Слабые пальцы с обглоданными ногтями. Пальцы невротика. Тревожные пальцы того, кто уходит в субдепрессивное пике.
Тим подтянул к себе фото, задержал дыхание и перевернул его.
Зернистый снимок, чуть смазанный, как все фотографии, снятые на пленку первых цифровых мыльниц. Компания толпится в затемненном кабинете. Тим разглядел елку, втиснутую в самый угол кадра, мишуру, раскиданную по шкафам, и кое-как развешанные бумажные цифры: «1991». Горячий год ожидал выпивавших на заднем плане. Их почти не было видно — вспышка выцепила только стоящих перед объективом, другие тонули в темных пятнах, от них осталось только ощущение суматошной корпоративной толкотни. Кто-то, наверное, пил шампанское и коньяк, кто-то следил, как бы муж не потрогал за мягкое секретаршу, кто-то высматривал это мягкое. На переднем плане стояли четверо. Трое невзрачных мужичков в костюмах средней мятости, все удивительно похожи друг на друга, а потому странно знакомые. Очки в тяжелых оправах, высокие лбы, короткие стрижки, неловкие позы и зажатые в руках бокалы на тонких ножках. Зато женщина точно выделялась. Высокая — куда выше остальных, видимо, решила встретить новый год на шпильках, — в роскошном бархатном платье глубокого цвета. Снимок бликовал, но Тим сумел различить бордовые переливы, строгий пучок волос, нитку жемчуга на длинной шее, яркую помаду и ироничный прищур, будто всё, окружавшее ее, — эти люди, праздник и суматоха последней радости, — относилось к ней опосредованно, только по касательной, а главное скрывалось в глубине. Исключительно в ней.

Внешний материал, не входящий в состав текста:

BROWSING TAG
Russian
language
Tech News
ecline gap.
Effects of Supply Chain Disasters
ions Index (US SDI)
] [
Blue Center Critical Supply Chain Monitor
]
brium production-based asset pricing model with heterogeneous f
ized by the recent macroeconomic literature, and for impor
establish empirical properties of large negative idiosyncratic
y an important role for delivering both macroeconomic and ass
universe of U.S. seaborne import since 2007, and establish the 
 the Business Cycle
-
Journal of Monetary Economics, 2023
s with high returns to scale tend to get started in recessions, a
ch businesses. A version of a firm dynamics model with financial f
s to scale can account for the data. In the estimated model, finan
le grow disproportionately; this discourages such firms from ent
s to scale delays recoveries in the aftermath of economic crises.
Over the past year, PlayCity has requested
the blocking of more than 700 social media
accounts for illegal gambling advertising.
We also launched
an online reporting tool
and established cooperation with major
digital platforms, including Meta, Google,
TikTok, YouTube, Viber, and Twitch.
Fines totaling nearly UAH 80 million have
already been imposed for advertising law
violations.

Тим поморгал, прогоняя идиотское желание рассматривать даму на снимке — он наделял ее особыми смыслами, которых она, скорее всего, никогда в себе не несла. А потом постарела и вспоминает теперь тот новый год со скрытой тоской, пока нарезает дражайшему супругу второй тазик оливье. Возможно, вот этому, совсем перекрытому вспышкой. Одного из тройки воздыхателей дама аккуратно придерживала за локоть.
Тим перевернул фото лицом в стол. Из спальни Данилевского послышалось слабое покашливание, и тайны Шифмана перестали быть важными.
Глава восьмая. Ажитация выходного дня
Я
Вообще, красный не мой цвет. Я сразу блекну в нем, серею, становлюсь совсем уж чахоточным. Но у Павлинской был нюх на верные оттенки. Помню, как она отбирала себе наряды, прикладывая к груди лоскутки ткани. Этот слишком яркий, этот грязный, этот с переливом дурацким, Миша, посмотри, надо же было придумать, и ведь какой-нибудь идиотке обязательного из него сошьют. А потом находила тот самый. Свой. Долго нянчилась с ним, то откладывала, то тащила на свет, то ковыряла ногтем, выясняя, не станет ли лосниться после первой же стирки. И наконец решалась. Мерки снимала сама, охала, если замечала лишний миллиметр, выгибалась так, словно ребер в ее теле не было вовсе, и звонила портнихе.